Энтони Свифт и Кортни Льюис, два исследователя из канадской программы Совета по защите природных ресурсов, отмечают, что правительственные учреждения в Канаде не проводят различия между первобытным лесом (который никогда не вырубался) и лесом, который был повторно посажен, что составляет критическую ошибку учета в углеродном выражении.

«Северные леса Канады исключительно  уникальны в плане накопления углерода», — говорит Льюис, отмечая, что этот регион, благодаря богатым торфяным почвам, встречающимся только в северных широтах, хранит в два раза больше углерода на гектар, чем Амазонка, . «Поэтому, как только вы начинаете фрагментировать и прокладывать дороги в этом лесу, вы начинаете менять конституцию — с точки зрения климата, вы начинаете выбрасывать много этого древнего углерода в атмосферу, и вы уже не можете вернуть его обратно.”

Кроме того, вновь посаженный лес не обязательно восстанавливается на всей площади, как это предполагают промышленность и правительство.
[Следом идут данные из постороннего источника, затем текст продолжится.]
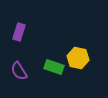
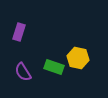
purple semicircle: moved 4 px right, 1 px down
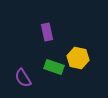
purple rectangle: moved 28 px right; rotated 30 degrees counterclockwise
purple semicircle: moved 6 px down
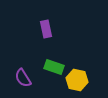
purple rectangle: moved 1 px left, 3 px up
yellow hexagon: moved 1 px left, 22 px down
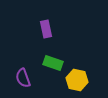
green rectangle: moved 1 px left, 4 px up
purple semicircle: rotated 12 degrees clockwise
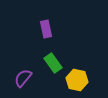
green rectangle: rotated 36 degrees clockwise
purple semicircle: rotated 60 degrees clockwise
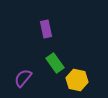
green rectangle: moved 2 px right
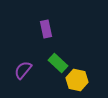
green rectangle: moved 3 px right; rotated 12 degrees counterclockwise
purple semicircle: moved 8 px up
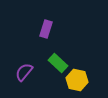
purple rectangle: rotated 30 degrees clockwise
purple semicircle: moved 1 px right, 2 px down
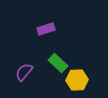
purple rectangle: rotated 54 degrees clockwise
yellow hexagon: rotated 15 degrees counterclockwise
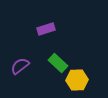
purple semicircle: moved 4 px left, 6 px up; rotated 12 degrees clockwise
Свифт и Льюис ссылаются на отчет за 2019 год Лиги диких земель, некоммерческой организации из Торонто, которая провела аэрофотосъемку более 35 000 квадратных километров бывших сплошных вырубок в северной части Онтарио. В отчете говорится, что в среднем 14 процентов восстановленных  земель стали «бесплодными» в результате промышленных воздействий, таких как прорубка дорог и захламленность территории. «Это указывает на то, что уровень обезлесения в 50 раз превышает тот, который Онтарио сообщает федеральному правительству, а федеральное правительство сообщает на международном уровне», — говорит Свифт. А это, в свою очередь, ставит под сомнение федеральную статистику, утверждающую, что заново посаженные леса поглощают больше углерода, чем выбрасывают лесозаготовители.
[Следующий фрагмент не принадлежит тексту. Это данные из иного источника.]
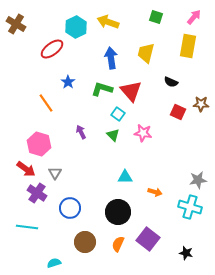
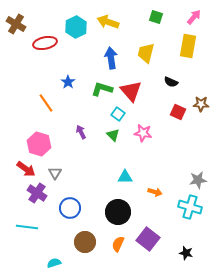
red ellipse: moved 7 px left, 6 px up; rotated 25 degrees clockwise
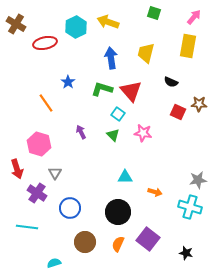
green square: moved 2 px left, 4 px up
brown star: moved 2 px left
red arrow: moved 9 px left; rotated 36 degrees clockwise
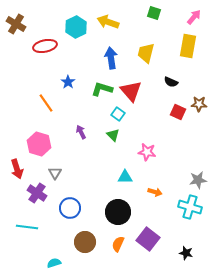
red ellipse: moved 3 px down
pink star: moved 4 px right, 19 px down
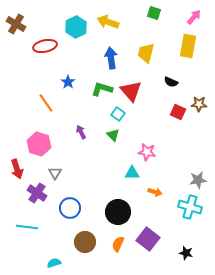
cyan triangle: moved 7 px right, 4 px up
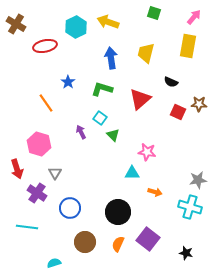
red triangle: moved 9 px right, 8 px down; rotated 30 degrees clockwise
cyan square: moved 18 px left, 4 px down
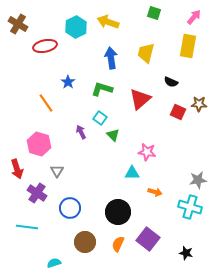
brown cross: moved 2 px right
gray triangle: moved 2 px right, 2 px up
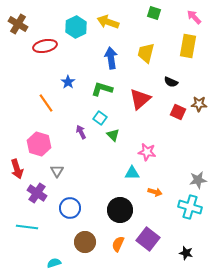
pink arrow: rotated 84 degrees counterclockwise
black circle: moved 2 px right, 2 px up
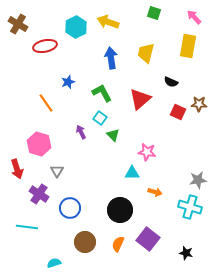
blue star: rotated 16 degrees clockwise
green L-shape: moved 4 px down; rotated 45 degrees clockwise
purple cross: moved 2 px right, 1 px down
По словам Льюиса и Свифта, большинство различных сертификационных программ Канады служат для дальнейшего сокрытия истинного масштаба ущерба, нанесенного отрасли. «Компании и правительство широко используют сертификацию в качестве показателя устойчивости», — говорит Льюис, указывая на то, что большинство схем сертификации требуют от компаний только соблюдения закона. «Но проблема не в том, нарушают ли эти компании закон? Есть ли у них политика, которая на самом деле способна защитить критически важные для климата районы и позволить видам выжить?»

Ссылаясь на примеры непрекращающихся лесозаготовок в Британской Колумбии, наряду с сокращением популяций карибу (которые полагаются на среду обитания в первозданном лесу), Льюис и Свифт говорят, что ответом является решительное «нет».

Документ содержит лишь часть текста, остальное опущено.